WHAT IS EXPECTED: Among the entries that follow, how many lines contain the word "Targeted"? Give the number alone.
[Opening MATERIAL SHOWN section]
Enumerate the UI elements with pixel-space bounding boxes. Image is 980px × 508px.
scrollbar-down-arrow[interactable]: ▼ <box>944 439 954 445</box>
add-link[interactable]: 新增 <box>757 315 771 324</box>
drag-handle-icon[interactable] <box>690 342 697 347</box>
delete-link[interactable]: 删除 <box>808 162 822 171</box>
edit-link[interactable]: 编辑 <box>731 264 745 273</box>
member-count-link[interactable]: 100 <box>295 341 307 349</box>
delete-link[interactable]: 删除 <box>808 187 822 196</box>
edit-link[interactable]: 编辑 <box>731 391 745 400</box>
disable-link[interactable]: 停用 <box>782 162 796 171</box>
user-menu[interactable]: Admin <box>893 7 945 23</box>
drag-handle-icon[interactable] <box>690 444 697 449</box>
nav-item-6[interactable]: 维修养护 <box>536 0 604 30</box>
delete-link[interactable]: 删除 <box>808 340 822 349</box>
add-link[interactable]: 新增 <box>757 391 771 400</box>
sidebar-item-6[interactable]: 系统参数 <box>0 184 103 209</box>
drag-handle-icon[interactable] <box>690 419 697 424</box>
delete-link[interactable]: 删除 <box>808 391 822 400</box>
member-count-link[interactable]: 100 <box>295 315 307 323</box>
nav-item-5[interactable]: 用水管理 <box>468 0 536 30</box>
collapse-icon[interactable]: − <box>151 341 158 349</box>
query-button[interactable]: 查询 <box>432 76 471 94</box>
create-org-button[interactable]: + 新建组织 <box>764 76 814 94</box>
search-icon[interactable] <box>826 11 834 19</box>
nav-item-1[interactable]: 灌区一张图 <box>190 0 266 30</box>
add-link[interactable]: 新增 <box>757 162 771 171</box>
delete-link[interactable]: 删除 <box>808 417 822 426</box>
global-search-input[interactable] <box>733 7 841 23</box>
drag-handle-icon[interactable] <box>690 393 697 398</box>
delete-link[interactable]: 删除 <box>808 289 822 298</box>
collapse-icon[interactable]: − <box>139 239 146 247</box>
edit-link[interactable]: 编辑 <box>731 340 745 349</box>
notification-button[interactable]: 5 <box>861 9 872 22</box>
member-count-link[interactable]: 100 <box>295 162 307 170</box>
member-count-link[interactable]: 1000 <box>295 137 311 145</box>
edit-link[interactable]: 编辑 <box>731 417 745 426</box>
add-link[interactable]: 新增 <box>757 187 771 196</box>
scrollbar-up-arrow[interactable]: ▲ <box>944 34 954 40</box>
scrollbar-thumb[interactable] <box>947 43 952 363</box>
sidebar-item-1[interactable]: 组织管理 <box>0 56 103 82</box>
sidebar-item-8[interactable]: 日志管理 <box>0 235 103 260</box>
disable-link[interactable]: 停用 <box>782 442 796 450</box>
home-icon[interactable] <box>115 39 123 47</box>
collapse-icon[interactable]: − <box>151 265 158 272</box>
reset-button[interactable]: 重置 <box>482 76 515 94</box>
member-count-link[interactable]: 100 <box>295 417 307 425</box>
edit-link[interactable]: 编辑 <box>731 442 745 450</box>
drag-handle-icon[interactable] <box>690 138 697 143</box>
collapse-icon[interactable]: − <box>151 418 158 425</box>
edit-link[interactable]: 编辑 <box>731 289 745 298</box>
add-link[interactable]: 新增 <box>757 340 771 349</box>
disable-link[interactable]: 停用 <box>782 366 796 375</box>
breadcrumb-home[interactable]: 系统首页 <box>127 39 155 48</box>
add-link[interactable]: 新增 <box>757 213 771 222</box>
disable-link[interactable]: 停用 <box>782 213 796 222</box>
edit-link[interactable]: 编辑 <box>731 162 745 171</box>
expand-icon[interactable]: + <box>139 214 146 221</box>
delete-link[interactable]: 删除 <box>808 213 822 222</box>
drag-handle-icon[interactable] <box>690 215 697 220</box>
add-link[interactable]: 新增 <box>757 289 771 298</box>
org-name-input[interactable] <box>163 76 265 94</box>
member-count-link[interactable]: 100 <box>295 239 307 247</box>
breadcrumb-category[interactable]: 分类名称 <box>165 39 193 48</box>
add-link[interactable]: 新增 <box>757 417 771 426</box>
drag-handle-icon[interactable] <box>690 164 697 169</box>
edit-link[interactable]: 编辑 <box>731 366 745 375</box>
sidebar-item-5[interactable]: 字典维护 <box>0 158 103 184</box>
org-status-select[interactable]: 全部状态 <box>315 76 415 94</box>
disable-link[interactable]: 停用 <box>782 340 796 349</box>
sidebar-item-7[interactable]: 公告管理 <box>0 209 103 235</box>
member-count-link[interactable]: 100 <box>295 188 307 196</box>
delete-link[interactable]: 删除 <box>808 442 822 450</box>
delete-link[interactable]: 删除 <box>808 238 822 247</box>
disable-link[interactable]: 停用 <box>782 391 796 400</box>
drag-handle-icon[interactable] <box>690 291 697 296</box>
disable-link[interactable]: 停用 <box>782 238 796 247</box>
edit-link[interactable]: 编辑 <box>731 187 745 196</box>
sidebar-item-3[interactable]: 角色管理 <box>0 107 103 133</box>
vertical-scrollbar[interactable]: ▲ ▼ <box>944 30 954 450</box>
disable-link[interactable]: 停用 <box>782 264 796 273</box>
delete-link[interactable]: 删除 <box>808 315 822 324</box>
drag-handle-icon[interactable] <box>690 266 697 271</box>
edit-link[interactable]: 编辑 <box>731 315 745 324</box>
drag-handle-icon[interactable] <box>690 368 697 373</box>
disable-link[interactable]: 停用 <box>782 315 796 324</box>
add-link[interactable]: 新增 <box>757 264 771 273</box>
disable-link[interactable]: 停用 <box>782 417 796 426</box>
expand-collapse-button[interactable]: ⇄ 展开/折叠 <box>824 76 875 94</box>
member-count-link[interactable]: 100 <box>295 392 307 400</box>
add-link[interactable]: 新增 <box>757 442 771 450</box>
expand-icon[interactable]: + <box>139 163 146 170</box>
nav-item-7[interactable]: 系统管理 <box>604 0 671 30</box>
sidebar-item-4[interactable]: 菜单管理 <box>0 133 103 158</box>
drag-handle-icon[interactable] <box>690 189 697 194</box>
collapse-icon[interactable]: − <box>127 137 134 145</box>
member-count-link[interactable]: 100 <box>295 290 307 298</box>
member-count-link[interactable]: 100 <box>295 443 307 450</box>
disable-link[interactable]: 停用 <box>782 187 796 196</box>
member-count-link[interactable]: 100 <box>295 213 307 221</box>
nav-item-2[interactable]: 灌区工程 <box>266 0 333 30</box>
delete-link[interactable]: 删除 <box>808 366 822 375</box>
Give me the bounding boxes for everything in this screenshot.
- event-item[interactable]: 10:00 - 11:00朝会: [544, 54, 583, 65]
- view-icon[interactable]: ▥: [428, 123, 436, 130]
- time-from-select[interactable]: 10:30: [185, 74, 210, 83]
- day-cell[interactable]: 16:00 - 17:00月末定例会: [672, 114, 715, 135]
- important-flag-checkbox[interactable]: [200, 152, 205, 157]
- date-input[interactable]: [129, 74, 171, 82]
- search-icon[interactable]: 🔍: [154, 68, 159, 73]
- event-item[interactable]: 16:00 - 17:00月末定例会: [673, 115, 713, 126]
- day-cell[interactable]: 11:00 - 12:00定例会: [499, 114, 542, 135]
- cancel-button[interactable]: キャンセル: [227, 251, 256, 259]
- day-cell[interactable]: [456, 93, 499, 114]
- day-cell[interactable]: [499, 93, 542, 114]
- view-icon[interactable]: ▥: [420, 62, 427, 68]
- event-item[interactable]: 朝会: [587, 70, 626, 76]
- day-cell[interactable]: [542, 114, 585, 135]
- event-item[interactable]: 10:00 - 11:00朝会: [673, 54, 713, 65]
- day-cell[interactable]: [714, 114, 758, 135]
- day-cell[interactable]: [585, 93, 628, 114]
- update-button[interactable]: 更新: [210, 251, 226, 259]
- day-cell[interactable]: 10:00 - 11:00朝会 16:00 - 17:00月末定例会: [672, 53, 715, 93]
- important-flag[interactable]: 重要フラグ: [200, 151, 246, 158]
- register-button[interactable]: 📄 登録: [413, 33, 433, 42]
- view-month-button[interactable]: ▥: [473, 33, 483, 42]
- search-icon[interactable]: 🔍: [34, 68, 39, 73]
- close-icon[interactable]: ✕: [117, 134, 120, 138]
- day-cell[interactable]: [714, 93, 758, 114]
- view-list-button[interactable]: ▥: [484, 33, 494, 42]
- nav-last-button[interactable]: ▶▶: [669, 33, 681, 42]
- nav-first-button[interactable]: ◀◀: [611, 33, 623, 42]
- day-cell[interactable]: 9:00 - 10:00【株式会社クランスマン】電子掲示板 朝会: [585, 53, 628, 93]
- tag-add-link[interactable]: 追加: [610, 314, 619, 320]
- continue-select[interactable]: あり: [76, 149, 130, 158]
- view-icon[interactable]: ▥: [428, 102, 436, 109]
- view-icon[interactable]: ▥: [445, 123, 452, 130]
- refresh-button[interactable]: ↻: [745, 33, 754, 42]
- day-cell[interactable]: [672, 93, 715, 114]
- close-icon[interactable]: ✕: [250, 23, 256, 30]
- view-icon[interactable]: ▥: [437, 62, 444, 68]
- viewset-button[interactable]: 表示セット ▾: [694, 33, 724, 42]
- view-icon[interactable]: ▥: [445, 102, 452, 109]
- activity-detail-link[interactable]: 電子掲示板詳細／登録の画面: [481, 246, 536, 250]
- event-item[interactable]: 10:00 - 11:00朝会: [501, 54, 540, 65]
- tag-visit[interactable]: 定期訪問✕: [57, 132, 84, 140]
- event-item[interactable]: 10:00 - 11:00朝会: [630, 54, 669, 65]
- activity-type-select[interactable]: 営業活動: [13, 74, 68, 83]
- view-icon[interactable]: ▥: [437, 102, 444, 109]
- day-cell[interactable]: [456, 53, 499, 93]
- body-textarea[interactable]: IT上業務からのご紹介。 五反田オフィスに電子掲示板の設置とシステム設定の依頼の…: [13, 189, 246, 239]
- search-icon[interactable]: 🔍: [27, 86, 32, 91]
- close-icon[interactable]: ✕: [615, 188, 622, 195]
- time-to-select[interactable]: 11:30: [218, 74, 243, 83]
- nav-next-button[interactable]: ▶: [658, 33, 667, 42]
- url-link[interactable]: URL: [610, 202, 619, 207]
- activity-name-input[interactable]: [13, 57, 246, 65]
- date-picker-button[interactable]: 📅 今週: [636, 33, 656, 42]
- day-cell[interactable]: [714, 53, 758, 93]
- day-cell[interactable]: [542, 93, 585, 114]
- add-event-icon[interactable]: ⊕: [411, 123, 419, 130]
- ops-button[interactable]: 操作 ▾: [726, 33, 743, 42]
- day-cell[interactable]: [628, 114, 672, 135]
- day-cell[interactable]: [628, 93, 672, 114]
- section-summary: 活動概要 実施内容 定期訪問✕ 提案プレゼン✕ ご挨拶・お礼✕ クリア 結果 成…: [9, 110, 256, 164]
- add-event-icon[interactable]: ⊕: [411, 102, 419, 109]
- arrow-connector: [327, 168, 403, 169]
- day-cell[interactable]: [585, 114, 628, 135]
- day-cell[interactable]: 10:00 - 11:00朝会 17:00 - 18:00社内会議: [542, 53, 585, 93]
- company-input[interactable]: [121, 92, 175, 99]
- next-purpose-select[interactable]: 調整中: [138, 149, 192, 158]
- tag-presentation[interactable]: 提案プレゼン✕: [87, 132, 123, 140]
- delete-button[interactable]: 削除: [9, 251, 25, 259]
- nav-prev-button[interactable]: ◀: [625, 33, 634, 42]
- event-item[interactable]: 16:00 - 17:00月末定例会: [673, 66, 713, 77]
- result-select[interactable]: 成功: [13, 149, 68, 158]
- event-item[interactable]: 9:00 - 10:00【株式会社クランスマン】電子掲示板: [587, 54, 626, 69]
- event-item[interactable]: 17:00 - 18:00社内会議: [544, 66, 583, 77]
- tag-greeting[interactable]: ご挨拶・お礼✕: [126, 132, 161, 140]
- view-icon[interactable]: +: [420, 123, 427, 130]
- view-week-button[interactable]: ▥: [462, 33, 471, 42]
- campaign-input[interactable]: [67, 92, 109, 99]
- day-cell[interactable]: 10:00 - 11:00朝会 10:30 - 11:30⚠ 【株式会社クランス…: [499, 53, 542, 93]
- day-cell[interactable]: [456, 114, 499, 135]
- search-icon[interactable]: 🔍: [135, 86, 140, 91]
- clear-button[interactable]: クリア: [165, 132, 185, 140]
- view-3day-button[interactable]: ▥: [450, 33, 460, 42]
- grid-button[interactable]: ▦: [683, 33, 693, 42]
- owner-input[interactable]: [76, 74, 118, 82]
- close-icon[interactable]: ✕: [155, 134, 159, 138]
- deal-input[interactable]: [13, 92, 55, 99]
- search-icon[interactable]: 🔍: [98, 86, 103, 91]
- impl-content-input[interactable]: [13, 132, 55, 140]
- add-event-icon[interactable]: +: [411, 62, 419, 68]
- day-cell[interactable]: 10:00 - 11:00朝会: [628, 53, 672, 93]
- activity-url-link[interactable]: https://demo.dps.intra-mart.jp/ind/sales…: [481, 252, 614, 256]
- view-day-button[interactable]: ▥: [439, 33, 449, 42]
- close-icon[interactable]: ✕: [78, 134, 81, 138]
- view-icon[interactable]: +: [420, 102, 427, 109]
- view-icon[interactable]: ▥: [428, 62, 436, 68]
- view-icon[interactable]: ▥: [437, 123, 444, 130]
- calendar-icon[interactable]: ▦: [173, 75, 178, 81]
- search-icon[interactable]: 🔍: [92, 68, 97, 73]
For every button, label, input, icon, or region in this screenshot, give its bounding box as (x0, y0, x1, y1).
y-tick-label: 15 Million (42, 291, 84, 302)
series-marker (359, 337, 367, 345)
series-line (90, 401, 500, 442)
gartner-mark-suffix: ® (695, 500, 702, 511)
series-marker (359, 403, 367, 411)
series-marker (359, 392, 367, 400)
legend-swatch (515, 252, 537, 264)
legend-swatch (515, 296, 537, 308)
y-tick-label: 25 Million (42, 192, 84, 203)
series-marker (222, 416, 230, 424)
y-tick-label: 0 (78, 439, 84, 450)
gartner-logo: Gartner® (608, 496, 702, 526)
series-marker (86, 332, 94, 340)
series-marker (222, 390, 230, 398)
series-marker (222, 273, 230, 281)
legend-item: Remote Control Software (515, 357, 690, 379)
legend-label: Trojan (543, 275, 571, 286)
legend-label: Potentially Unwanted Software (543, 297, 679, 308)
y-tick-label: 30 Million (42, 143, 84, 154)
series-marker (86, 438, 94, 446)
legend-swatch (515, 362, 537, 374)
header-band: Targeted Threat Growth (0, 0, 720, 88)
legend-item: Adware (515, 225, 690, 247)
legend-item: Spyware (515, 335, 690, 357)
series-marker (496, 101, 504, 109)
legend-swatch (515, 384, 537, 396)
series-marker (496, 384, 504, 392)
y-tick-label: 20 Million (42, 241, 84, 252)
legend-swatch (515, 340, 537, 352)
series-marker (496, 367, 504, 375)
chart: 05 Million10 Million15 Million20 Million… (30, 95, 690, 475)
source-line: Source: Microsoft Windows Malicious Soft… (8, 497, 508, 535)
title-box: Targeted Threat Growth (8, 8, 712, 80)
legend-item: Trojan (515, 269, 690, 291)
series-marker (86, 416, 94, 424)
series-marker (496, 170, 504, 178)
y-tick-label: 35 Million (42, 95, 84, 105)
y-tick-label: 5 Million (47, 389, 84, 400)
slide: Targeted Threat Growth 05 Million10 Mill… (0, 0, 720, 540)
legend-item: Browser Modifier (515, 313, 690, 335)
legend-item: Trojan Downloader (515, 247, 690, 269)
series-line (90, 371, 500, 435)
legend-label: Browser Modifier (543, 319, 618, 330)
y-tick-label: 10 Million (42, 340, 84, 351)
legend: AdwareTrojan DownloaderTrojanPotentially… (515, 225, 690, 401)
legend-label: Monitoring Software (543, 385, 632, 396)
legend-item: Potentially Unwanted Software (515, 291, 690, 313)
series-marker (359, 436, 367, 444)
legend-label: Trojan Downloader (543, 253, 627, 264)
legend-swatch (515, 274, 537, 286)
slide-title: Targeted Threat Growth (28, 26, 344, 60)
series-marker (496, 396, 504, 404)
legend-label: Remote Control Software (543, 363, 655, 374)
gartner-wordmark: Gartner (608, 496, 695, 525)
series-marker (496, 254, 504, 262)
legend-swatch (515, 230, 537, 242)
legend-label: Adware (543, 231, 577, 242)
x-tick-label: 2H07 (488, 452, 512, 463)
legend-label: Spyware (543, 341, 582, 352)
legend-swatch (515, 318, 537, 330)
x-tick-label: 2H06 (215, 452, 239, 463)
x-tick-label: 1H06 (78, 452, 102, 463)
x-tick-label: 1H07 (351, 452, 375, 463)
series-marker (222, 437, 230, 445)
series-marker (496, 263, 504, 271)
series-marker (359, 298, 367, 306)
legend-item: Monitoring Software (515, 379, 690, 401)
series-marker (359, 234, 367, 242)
[Closing MATERIAL SHOWN section]
EXPECTED ANSWER: 4